TensorFlow Version - vai_p_tensorflow

Exporting an Inference Graph

TensorFlow Model

First, build a TensorFlow graph for training and evaluation. Each part must be written in a separate script. If you have trained a baseline model before and you have the training codes, then you only need to prepare the codes for evaluation.

The evaluation script must contain a function named model_fn that creates all the needed nodes from input to output. The function should return a dictionary that maps the names of output nodes to their operations or a tf.estimator.Estimator. For example, if your network is an image classifier, the returned dictionary usually includes operations to calculate top-1 and top-5 accuracy as shown in the following snippet:

def model_fn():
  # graph definition codes here
  # ……
return {
      'top-1': slim.metrics.streaming_accuracy(predictions, labels),
      'top-5': slim.metrics.streaming_recall_at_k(logits, org_labels, 5)
  }

Or, if you use TensorFlow Estimator API to train and evaluate your network, your model_fn must return an instance of the tf.estimator. At the same time, you also need to provide a function called eval_input_fn, which the Estimator uses to get the data used in the evaluation.

def cnn_model_fn(features, labels, mode):
  # codes for building graph here
…
eval_metric_ops = {
      "accuracy": tf.metrics.accuracy(
          labels=labels, predictions=predictions["classes"])}
  return tf.estimator.EstimatorSpec(
      mode=mode, loss=loss, eval_metric_ops=eval_metric_ops)

def model_fn():
  return tf.estimator.Estimator(
      model_fn=cnn_model_fn, model_dir="./models/train/")

mnist = tf.contrib.learn.datasets.load_dataset("mnist")
train_data = mnist.train.images # Returns np.array
train_labels = np.asarray(mnist.train.labels, dtype=np.int32)
eval_data = mnist.test.images # Returns np.array
eval_labels = np.asarray(mnist.test.labels, dtype=np.int32)

def eval_input_fn():
  return tf.estimator.inputs.numpy_input_fn(
      x={"x": eval_data},
      y=eval_labels,
      num_epochs=1,
      shuffle=False)

The evaluation codes are used to export an inference GraphDef file and evaluate network performance during pruning.

To export a GraphDef proto file, use the following code:

import tensorflow as tf
from google.protobuf import text_format
from tensorflow.python.platform import gfile

with tf.Graph().as_default() as graph:
# your graph definition here
# ……
    graph_def = graph.as_graph_def()
    with gfile.GFile(‘inference_graph.pbtxt’, 'w') as f:
      f.write(text_format.MessageToString(graph_def))

Keras Model

For the Keras model, there is no explicit graph definition.

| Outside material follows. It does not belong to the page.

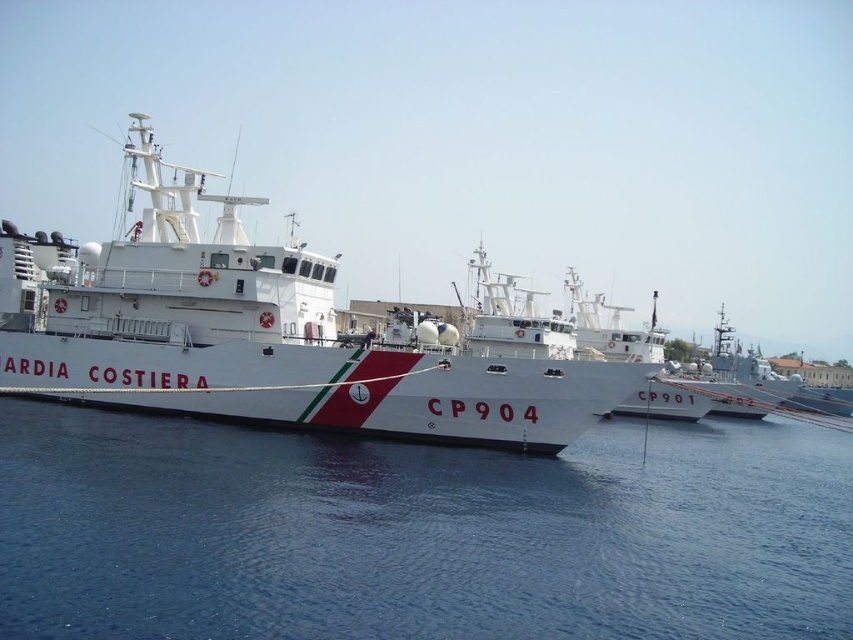 You are a port authority inspector tasked with ensuring safe navigation. You need to assess if the blue water at lower left has enough width to allow a small boat to pass safely between it and the white glossy ship at center. Can you confirm if there is sufficient space?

You must get a GraphDef object first and then export it. An example of tf.keras pre-defined ResNet50 is given here:

import tensorflow as tf
from tensorflow.keras import backend as K
from tensorflow.python.framework import graph_util

tf.keras.backend.set_learning_phase(0)
model = tf.keras.applications.ResNet50(weights=None,
    include_top=True,
    input_tensor=None,
    input_shape=None,
    pooling=None,
    classes=1000)
model.compile(loss=tf.keras.losses.SparseCategoricalCrossentropy())
graph_def = K.get_session().graph.as_graph_def()

# "probs/Softmax": Output node of ResNet50 graph.
graph_def = graph_util.extract_sub_graph(graph_def, ["probs/Softmax"])
tf.train.write_graph(graph_def,
    "./",
    "inference_graph.pbtxt",
    as_text=True)

Preparing a Baseline Model

TensorFlow Model

TensorFlow saves variables in binary checkpoint files that map variable names to tensor values. vai_p_tensorflow takes a checkpoint file as input to load trained weights. The tf.train.Saver provides methods to specify paths for the checkpoint files to write to or read from.

Code snippet to call the tf.train.Saver.save method to save variables to checkpoint files:

with tf.Session() as sess:
# your graph building codes here
# ……
sess.run(train_op)

# Save the variables to disk.
save_path = saver.save(sess, "/tmp/model.ckpt")
print("Model saved in path: %s" % save_path)

The saved checkpoint files look like this:

model.ckpt.data-00000-of-00001
model.ckpt.index
model.ckpt.meta

Keras Model

tf.keras allows model weights to be saved in two formats: HDF5 and TensorFlow format. Currently only TensorFlow format is supported by the tool. If the model weights have been saved in HDF5, then you have to convert it to TensorFlow format.

import tensorflow as tf
tf.keras.backend.set_learning_phase(0)
model = tf.keras.applications.ResNet50(weights="imagenet",
    include_top=True,
    input_tensor=None,
    input_shape=None,
    pooling=None,
    classes=1000)
model.save_weights("model.ckpt", save_format='tf')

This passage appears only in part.